Auf Grund der Feststellungen der Betriebsprüfung erlies der Antragsgegner am 07.01.2004 einen gemäß § 164 Abs. 2 Abgabenordnung (AO) geänderten Umsatzsteuerbescheid für 2000 in dem die Umsatzsteuer auf 35.311 DM (18.054,23 EUR) festgesetzt wurde und der zu einer Zahllast in Höhe von 343,49 EUR führte.

Gegen den geänderten Umsatzsteuerbescheid legte der Antragsteller fristgerecht Einspruch ein, über den noch nicht entschieden wurde.

Den Antrag des Antragstellers auf Aussetzung der Vollziehung lehnte der Antragsgegner mit Bescheid von 03.02.2004 ab.

Der Antragsteller beantragte daraufhin am 06.02.2004 Aussetzung der Vollziehung durch das Finanzgericht.

Zur Begründung seines Antrags trägt der Antragsteller vor, dass die Behauptung des Antragsgegners, die Betriebseinnahmen seien nicht vollständig erklärt worden, abwegig sei und vom Antragsgegner nicht nachgewiesen werden könne. Für die angeblich nicht erklärten Betriebseinnahmen bestehe nach dem Betriebsprüfungsbericht des Antragsgegners auf Grund der Ergebnisse des Chi-Quadrat-Testes eine Vermutung. Vermutungen seien jedoch keine Tatsachen. Die Aufforderungen des Antragstellers, die Vermutung durch eine Zuschlagskalkulation oder eine andere sichere Verprobungsmethode zu belegen, habe der Antragsgegner als unnötig zurückgewiesen. An der Seriosität des durchgeführten Zeitreihenvergleichs bestünden Zweifel, da der Antragsgegner bei nicht unerheblicher Vorratshaltung den Wareneinkauf gleich dem Wareneinsatz angesetzt habe. Außerdem habe sich der Betriebsprüfer dahingehend geäußert, dass sich die festgestellten Aufschlagsätze im Rahmen der Richtwertsammlung bewegen würden.

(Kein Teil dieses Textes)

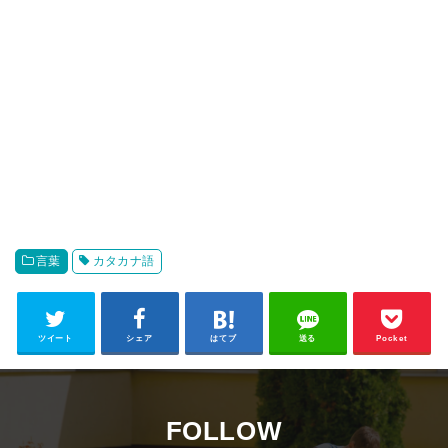
言葉
カタカナ語
ツイート
シェア
はてブ
送る
Pocket
FOLLOW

Der Antragsteller beantragt sinngemäß,

den Umsatzsteuerbescheid für 2000 vom 07.01.2004 in Höhe vom 1.057,85 EUR bis einen Monat nach Bekanntgabe einer Entscheidung im Einspruchsverfahren von der Vollziehung auszusetzen.

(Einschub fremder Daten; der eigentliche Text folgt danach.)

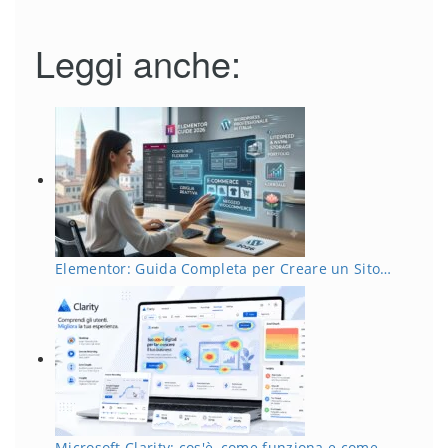
Leggi anche:
Elementor: Guida Completa per Creare un Sito…
Microsoft Clarity: cos'è, come funziona e come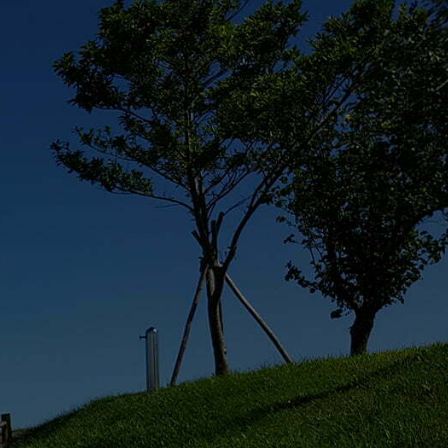
syoyo寵遊網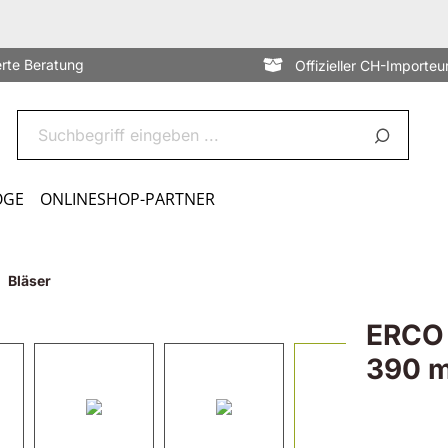
erte Beratung
Offizieller CH-Importeu
OGE
ONLINESHOP-PARTNER
Bläser
ERCO 
390 m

Der Antragsgegner beantragt,

den Antrag abzulehnen.

Diesen Antrag begründet er damit, dass der Chi-Quadrat-Test nach der Rechtsprechung des Finanzgerichts Münster ein gewichtiges Indiz für eine nicht ordnungsgemäße Kassenführung sei (Beschluss des FG Münster vom 14.08.2003 8 V 2561/03 E, U, EFG 2004, 9). Bei einem Chi-Wert von über 30 bestehe eine so ungleichmäßige Verteilung der Ziffern, dass mit einer Wahrscheinlichkeit von fast 100 % die Ziffern an der betreffenden Stelle nicht korrekt ermittelt worden seien. Bei einem Chi-Wert von 26 läge diese Wahrscheinlichkeit bereits bei 99,8 %. Im vorliegenden Fall lägen deutlich überhöhte Chi-Werte zwischen 93,77 und 440,87 bei der ersten Vor- und der ersten Nachkommastelle vor. Die durch die Preisstruktur nicht erklärte Häufung der Ziffer 9 im Rahmen des Chi-Quadrat-Testes bei der Vor- und der ersten Nachkommastelle sowie die Angaben des Antragstellers selbst zur Wechselgeldproblematik zeigten, dass die Wechselgeldeinnahmen nicht ordnungsgemäß erfasst worden seien und dass damit die Buchführung nicht ordnungsgemäß sei. Die Finanzverwaltung sei wegen der nicht ordnungsgemäßen Erfassung des Wechselgeldes berechtigt, die Buchführung zu verwerfen und die betreffenden Besteuerungsgrundlagen zu schätzen.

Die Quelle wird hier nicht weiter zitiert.